#### The task:
This exercise requires an exact copy of each line from the one containing "به گزارش ورزش 360" down to the last line below.

+ + + + +

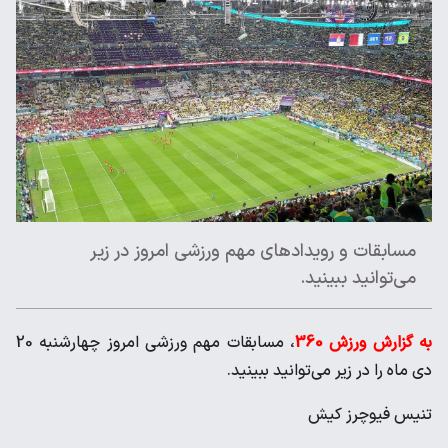
مسابقات و رویدادهای مهم ورزشی امروز در زیر
می‌‌توانید ببینید.
به گزارش ورزش 360
، مسابقات مهم ورزشی امروز چهارشنبه 20
دی ماه را در زیر می‌‌توانید ببینید.
تنیس فیوچرز کیش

+ + + + +

#### Solution to the exercise:
به گزارش ورزش 360
، مسابقات مهم ورزشی امروز چهارشنبه 20
دی ماه را در زیر می‌‌توانید ببینید.
تنیس فیوچرز کیش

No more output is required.